De son côté, M. Lunardi aurait confié la rénovation de son immeuble à Diego Anemone, un sulfureux constructeur romain, qui se trouve à l'épicentre d'une vaste affaire de marchés publics attribués illégalement, dont les infrastructures du G8 organisé par l'Italie en 2008.

Un pan de ce scandale a coûté son poste au ministre du Développement économique Claudio Scajola et un autre touche le chef de la protection civile Guido Bertolaso. M. Bertolaso, un protégé de Silvio Berlusconi, aurait bénéficié d'un appartement par l'entremise du cardinal Sepe.

L'avocat du cardinal, Bruno Von Arx, a affirmé qu'il n'y avait «rien de pénalement significatif» à reprocher à Mgr Sepe.

En dépit du concordat entre le Vatican et l'Italie, qui lui accorde des droits particuliers, le cardinal Sepe, également protégé par un passeport diplomatique, s'est dit disposé à «s'expliquer» devant les magistrats.

L'audition aura lieu «si possible dès cette semaine», selon son avocat, mais «dans un lieu neutre», en vertu du statut de Mgr Sepe, et donc ni à Naples ni à Pérouse.

Dès dimanche, le porte-parole du Vatican, le père Federico Lombardi, a insisté sur la position particulière du cardinal en demandant de «tenir compte des aspects de procédure et profils juridictionnels liés» au concordat.

Mais, même s'il a exprimé l'«estime» et «la solidarité» du Vatican avec le prélat, le porte-parole a réclamé une «clarification rapide» afin «d'éliminer toute ombre pesant sur» Mgr Pepe et «les institutions de l'Eglise».

Selon les médias italiens, le Vatican est très inquiet des répercussions de l'affaire sur l'image de l'ex-Propaganda Fide, dont le patrimoine est aussi le fruit de siècles de donations.

Mgr Sepe est un prélat très médiatique qui sert lui-même en tablier le repas de Noël des déshérités.
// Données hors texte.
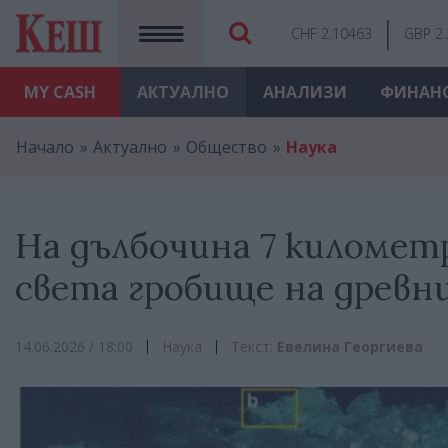
CHF 2.10463
GBP 2
MY
CASH
АКТУАЛНО
АНАЛИЗИ
ФИНАН
Начало
Актуално
Общество
Наука
На дълбочина 7 километ
света гробище на древн
14.06.2026 / 18:00
Наука
Текст:
Евелина Георгиева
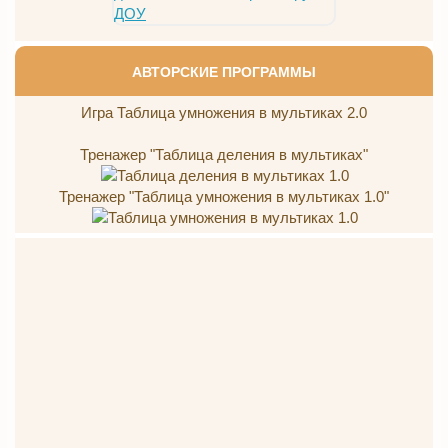
АВТОРСКИЕ ПРОГРАММЫ
Игра Таблица умножения в мультиках 2.0
Тренажер "Таблица деления в мультиках"
Тренажер "Таблица умножения в мультиках 1.0"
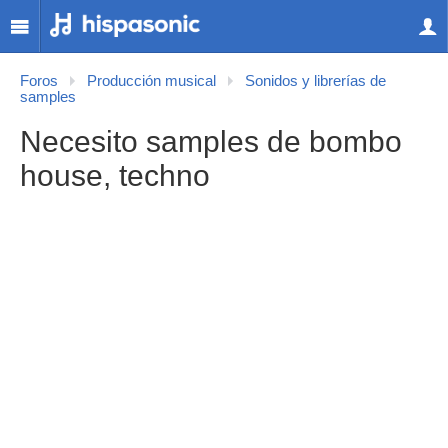
Foros
Producción musical
Sonidos y librerías de
samples
Necesito samples de bombo
house, techno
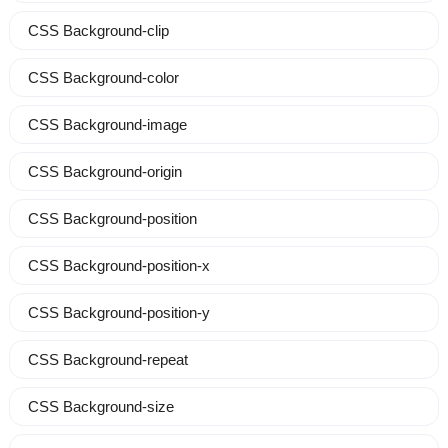
CSS Background-clip
CSS Background-color
CSS Background-image
CSS Background-origin
CSS Background-position
CSS Background-position-x
CSS Background-position-y
CSS Background-repeat
CSS Background-size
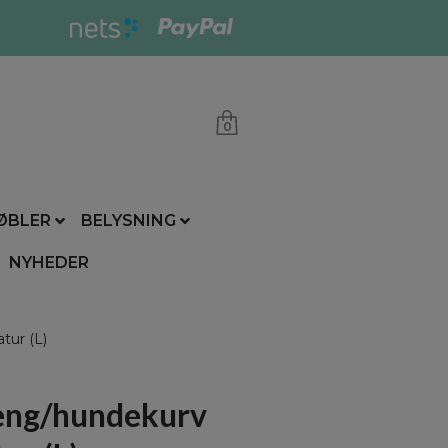
0
ØBLER
BELYSNING
NYHEDER
ur (L)
eng/hundekurv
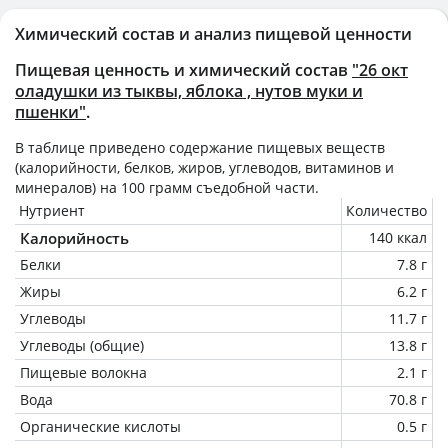
Химический состав и анализ пищевой ценности
Пищевая ценность и химический состав
"26 окт
оладушки из тыквы, яблока , нутов муки и
пшенки"
.
В таблице приведено содержание пищевых веществ
(калорийности, белков, жиров, углеводов, витаминов и
минералов) на
100 грамм
съедобной части.
Нутриент
Количество
Калорийность
140 ккал
Белки
7.8 г
Жиры
6.2 г
Углеводы
11.7 г
Углеводы (общие)
13.8 г
Пищевые волокна
2.1 г
Вода
70.8 г
Органические кислоты
0.5 г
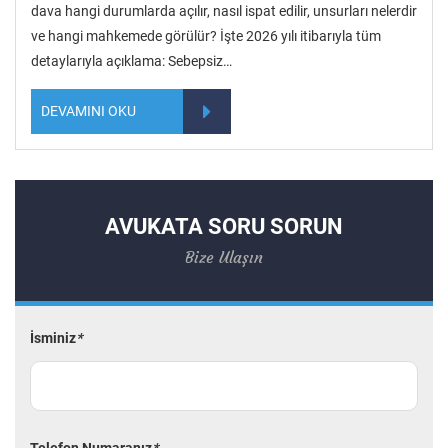
dava hangi durumlarda açılır, nasıl ispat edilir, unsurları nelerdir
ve hangi mahkemede görülür? İşte 2026 yılı itibarıyla tüm
detaylarıyla açıklama: Sebepsiz…
DEVAMINI OKU
AVUKATA SORU SORUN
Bize Ulaşın
İsminiz
*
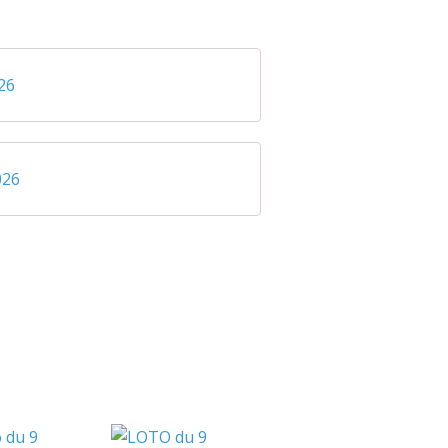
26
026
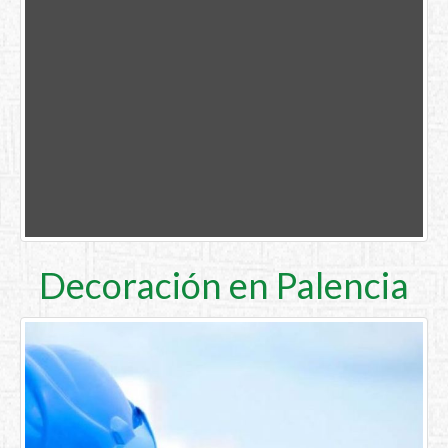
Decoración en Palencia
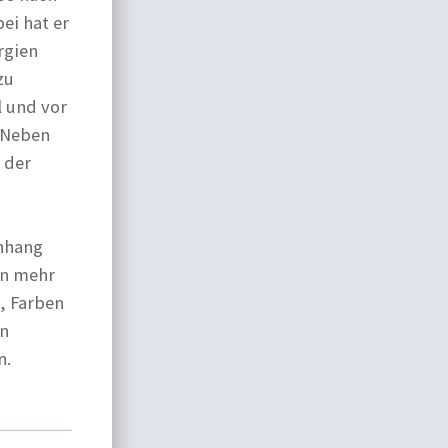
ei hat er
rgien
zu
l und vor
. Neben
 der
enhang
in mehr
, Farben
in
n.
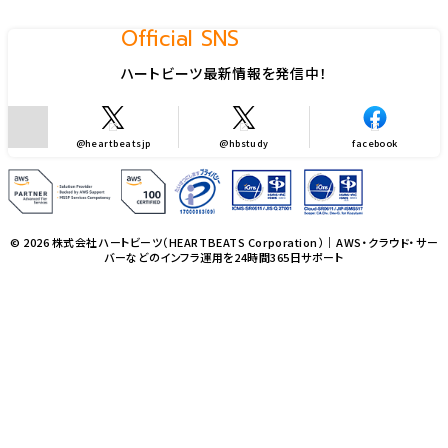
Official SNS
ハートビーツ最新情報を発信中！
@heartbeatsjp
@hbstudy
facebook
© 2026 株式会社ハートビーツ（HEARTBEATS Corporation）｜AWS・クラウド・サー
バーなどのインフラ運用を24時間365日サポート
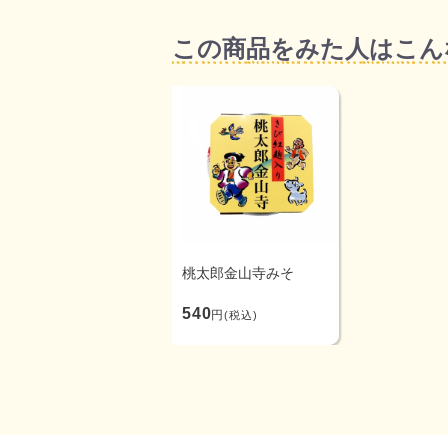
この商品をみた人はこん
桃太郎金山寺みそ
540
円
(税込)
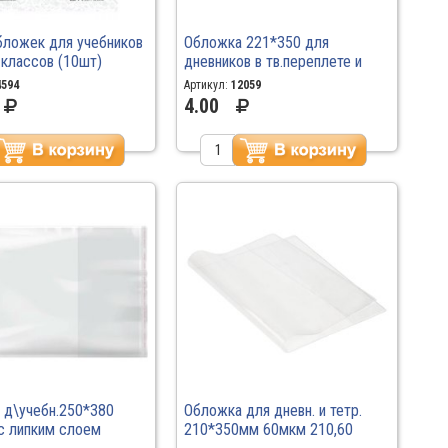
бложек для учебников
Обложка 221*350 для
 классов (10шт)
дневников в тв.переплете и
мм 110мкр ПВХ
тетрадей 30мкм 15.20/100
4594
Артикул:
12059
1.наб /100
4.00
 д\учебн.250*380
Обложка для дневн. и тетр.
с липким слоем
210*350мм 60мкм 210,60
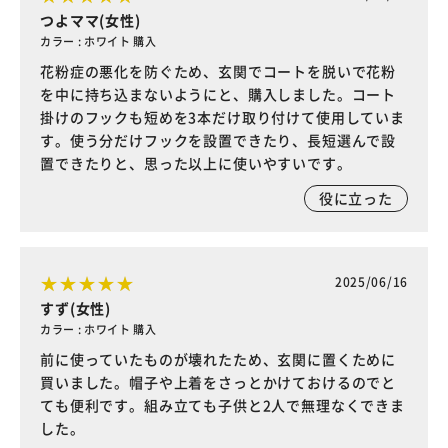
つよママ(女性)
カラー : ホワイト 購入
花粉症の悪化を防ぐため、玄関でコートを脱いで花粉
を中に持ち込まないようにと、購入しました。コート
掛けのフックも短めを3本だけ取り付けて使用していま
す。使う分だけフックを設置できたり、長短選んで設
置できたりと、思った以上に使いやすいです。
役に立った
2025/06/16
すず(女性)
カラー : ホワイト 購入
前に使っていたものが壊れたため、玄関に置くために
買いました。帽子や上着をさっとかけておけるのでと
ても便利です。組み立ても子供と2人で無理なくできま
した。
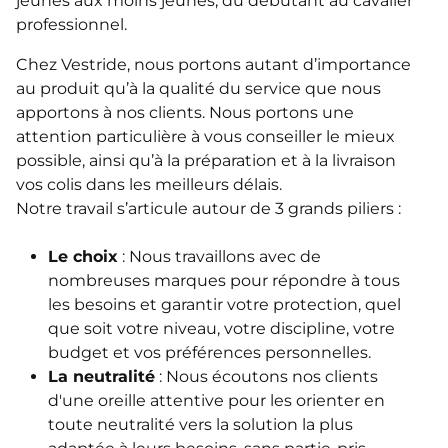
jeunes aux moins jeunes, du débutant au cavalier
professionnel.
Chez Vestride, nous portons autant d’importance
au produit qu’à la qualité du service que nous
apportons à nos clients. Nous portons une
attention particulière à vous conseiller le mieux
possible, ainsi qu’à la préparation et à la livraison
vos colis dans les meilleurs délais.
Notre travail s’articule autour de 3 grands piliers :
Le choix
: Nous travaillons avec de
nombreuses marques pour répondre à tous
les besoins et garantir votre protection, quel
que soit votre niveau, votre discipline, votre
budget et vos préférences personnelles.
La neutralité
: Nous écoutons nos clients
d'une oreille attentive pour les orienter en
toute neutralité vers la solution la plus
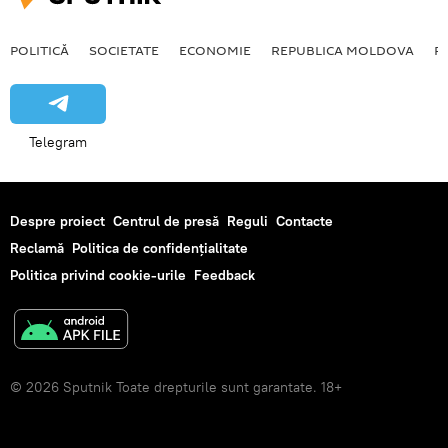
POLITICĂ
SOCIETATE
ECONOMIE
REPUBLICA MOLDOVA
R
Telegram
Despre proiect
Centrul de presă
Reguli
Contacte
Reclamă
Politica de confidențialitate
Politica privind cookie-urile
Feedback
© 2026 Sputnik Toate drepturile sunt garantate. 18+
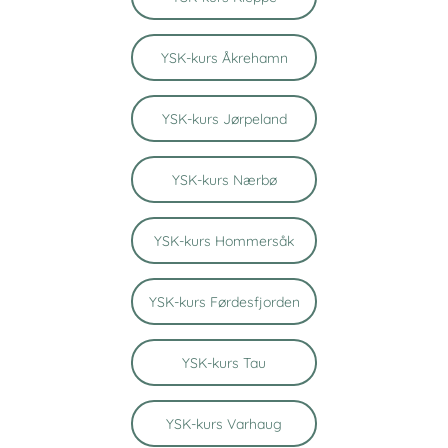
YSK-kurs Åkrehamn
YSK-kurs Jørpeland
YSK-kurs Nærbø
YSK-kurs Hommersåk
YSK-kurs Førdesfjorden
YSK-kurs Tau
YSK-kurs Varhaug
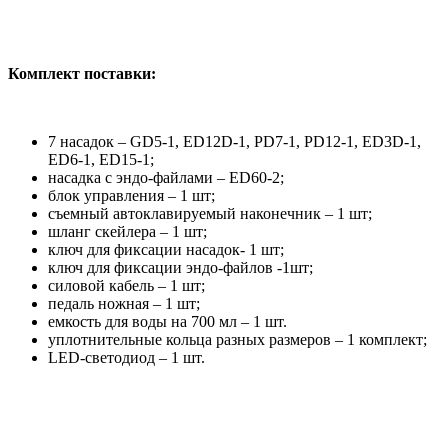
Комплект поставки:
7 насадок – GD5-1, ED12D-1, PD7-1, PD12-1, ED3D-1,
ED6-1, ED15-1;
насадка с эндо-файлами – ED60-2;
блок управления – 1 шт;
съемный автоклавируемый наконечник – 1 шт;
шланг скейлера – 1 шт;
ключ для фиксации насадок- 1 шт;
ключ для фиксации эндо-файлов -1шт;
силовой кабель – 1 шт;
педаль ножная – 1 шт;
емкость для воды на 700 мл – 1 шт.
уплотнительные кольца разных размеров – 1 комплект;
LED-светодиод – 1 шт.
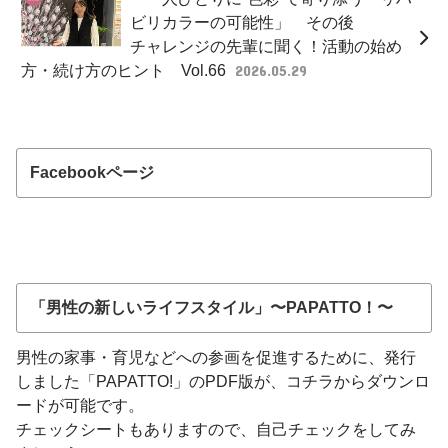
ビリカラーの可能性」 その後
チャレンジの先輩に聞く！活動の始め
方・続け方のヒント Vol.66
2026.05.29
Facebookページ
「男性の新しいライフスタイル」〜PAPATTO！〜
男性の家事・育児などへの参画を促進するために、発行
しました「PAPATTO!」のPDF版が、コチラからダウンロ
ードが可能です。
チェックシートもありますので、自己チェックをしてみ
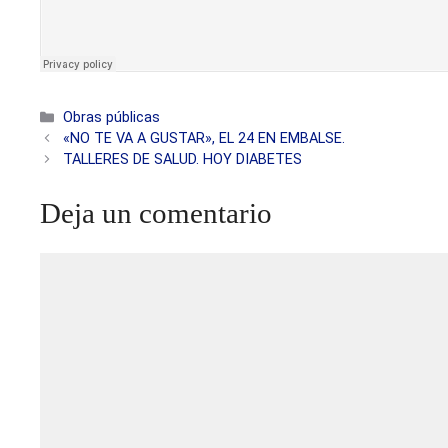
Categorías
Obras públicas
«NO TE VA A GUSTAR», EL 24 EN EMBALSE.
TALLERES DE SALUD. HOY DIABETES
Deja un comentario
Comentario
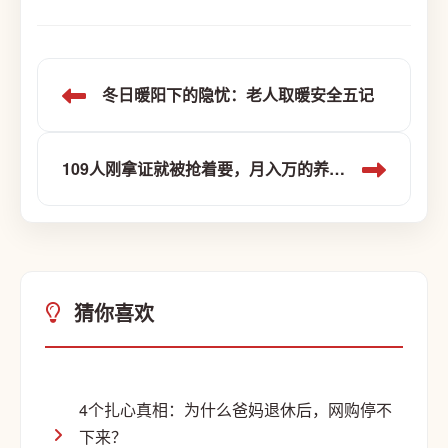
冬日暖阳下的隐忧：老人取暖安全五记
109人刚拿证就被抢着要，月入万的养老新路子，咱们普通人也能走
猜你喜欢
4个扎心真相：为什么爸妈退休后，网购停不
下来？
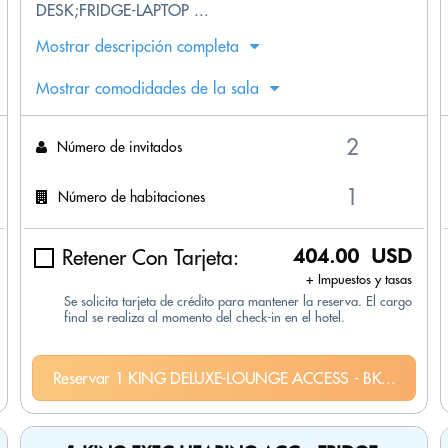
DESK;FRIDGE-LAPTOP ...
Mostrar descripción completa
Mostrar comodidades de la sala
Número de invitados
Número de habitaciones
Retener Con Tarjeta:
404.00 USD
+ Impuestos y tasas
Se solicita tarjeta de crédito para mantener la reserva. El cargo
final se realiza al momento del check-in en el hotel.
Reservar 1 KING DELUXE-LOUNGE ACCESS - BK...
Le pape Jean-Paul II lui avait confié l'organisation des grandioses festivités du Jubilé de l'an 2000 puis la prestigieuse direction de Propaganda Fide.

Le courant passe moins bien, selon les médias, avec l'austère pape Benoît XVI qui l'a remplacé en 2006 à la tête de la Congrégation par un cardinal indien, Ivan Dias, dépourvu d'amitiés «romaines».